__Entries provided__.
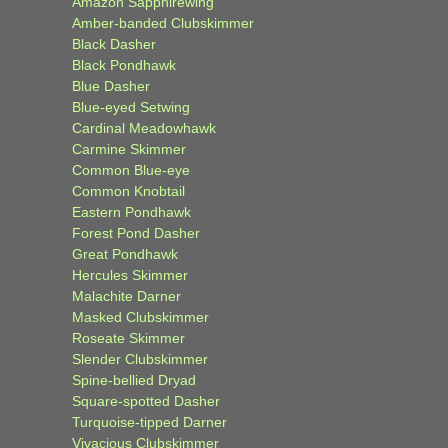
Amazon Sapphirewing
Amber-banded Clubskimmer
Black Dasher
Black Pondhawk
Blue Dasher
Blue-eyed Setwing
Cardinal Meadowhawk
Carmine Skimmer
Common Blue-eye
Common Knobtail
Eastern Pondhawk
Forest Pond Dasher
Great Pondhawk
Hercules Skimmer
Malachite Darner
Masked Clubskimmer
Roseate Skimmer
Slender Clubskimmer
Spine-bellied Dryad
Square-spotted Dasher
Turquoise-tipped Darner
Vivacious Clubskimmer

__What you should do__. Only the lines from the one with "Great Pondhawk" through the last line above should be restated, word for word.

__Result below__.
Great Pondhawk
Hercules Skimmer
Malachite Darner
Masked Clubskimmer
Roseate Skimmer
Slender Clubskimmer
Spine-bellied Dryad
Square-spotted Dasher
Turquoise-tipped Darner
Vivacious Clubskimmer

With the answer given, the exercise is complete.